Each Proposal carries the source concept, the prose link (text, target, and the sentence it sits in), the suggested relation (a Relation from the vocabulary), a confidence score, and a rationale — the evidence, so you can judge the suggestion without opening the file. See the proposer in action in the tutorial.

The proposer is deliberately simple, and every rule is inspectable — the whole cue table is one importable tuple, lokf.propose.CUE_TABLE.

Links first. extract_links() collects the markdown links in a concept’s body — skipping images, fenced code blocks, and inline code — and resolves each target against the bundle (root-relative like /datasets/orders.md, file-relative, Concept ID, or full IRI all work). Links that don’t resolve to a concept in the same bundle produce no proposal: the proposer only wires up your own graph.
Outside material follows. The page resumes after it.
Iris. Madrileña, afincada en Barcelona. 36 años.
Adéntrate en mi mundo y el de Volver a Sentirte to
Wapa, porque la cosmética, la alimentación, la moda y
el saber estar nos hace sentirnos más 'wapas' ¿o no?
Cue phrases around the link. For each link, the sentence around it is matched against a priority-ordered table of cue patterns: wording like derived / computed / built from points at derivedFrom (prov:wasDerivedFrom), depends / requires / needs at dependsOn (dcterms:requires), measures / counts at measures, part of / within at isPartOf, same as / alias at sameAs, attributed to / authored by at wasAttributedTo, joins with / joined on at joinsWith, and so on across the relation vocabulary. The first row that matches (and whose relation the source’s type may carry) wins. A link whose sentence matches no cue at all falls back to a low-confidence relatedTo — the weakest, most honest claim available.
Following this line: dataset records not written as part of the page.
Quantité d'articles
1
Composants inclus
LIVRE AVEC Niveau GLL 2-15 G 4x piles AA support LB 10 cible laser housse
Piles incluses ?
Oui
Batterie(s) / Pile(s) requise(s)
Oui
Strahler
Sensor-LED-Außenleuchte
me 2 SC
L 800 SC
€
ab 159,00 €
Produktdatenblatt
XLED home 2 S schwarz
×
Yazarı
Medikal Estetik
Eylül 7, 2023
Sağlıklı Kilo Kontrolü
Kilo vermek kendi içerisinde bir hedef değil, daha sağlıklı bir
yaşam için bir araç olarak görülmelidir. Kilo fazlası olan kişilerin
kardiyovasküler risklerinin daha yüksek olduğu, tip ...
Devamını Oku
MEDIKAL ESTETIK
Type-aware domains. A relation is only proposed where the schema says it can live. Most relation slots are declared on Concept and apply to every type, but measures is declared on Metric alone — so “measures” in a Playbook’s prose never yields a measures proposal. The domains come from lokf.vocabulary() (relation_slots["measures"].domainsfrozenset({'Metric'})), not from a hardcoded list, so schema changes flow through automatically.
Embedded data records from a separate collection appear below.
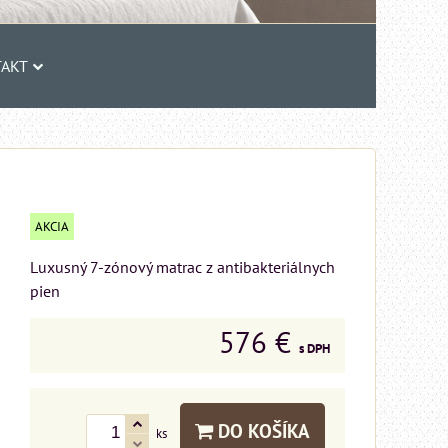
AKT
AKCIA
Luxusný 7-zónový matrac z antibakteriálnych
pien
576 €
s DPH
DO KOŠÍKA
ks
Skip what’s already asserted. An edge whose target IRI already appears in the source’s frontmatter — under a named relation field or a relations: entry — is not proposed again. Re-running lokf propose on a fully-typed bundle proposes nothing, which makes it safe to run repeatedly as the prose evolves.

Confidence is a heuristic score, not a probability. Each cue carries a base score reflecting how unambiguous its wording is (about 0.5 for vague cues like from, up to 0.8 for same as); a cue sitting right next to the link text earns an adjacency boost, and everything is capped at 0.95 — nothing pattern-matched is ever certain. The no-cue relatedTo fallback scores 0.25. The rationale states which case you’re in:

cue "derived" adjacent to link # base + adjacency boost
cue "requires" in sentence # base only
no cue phrase matched # relatedTo fallback

--min-confidence F filters both the printed table and what --apply writes; the Python apply() defaults to 0.0 (everything you pass it). Pick a threshold by reading a dry run, not by treating the number as calibrated — 0.5 keeps every cue-backed proposal and drops only the relatedTo fallbacks.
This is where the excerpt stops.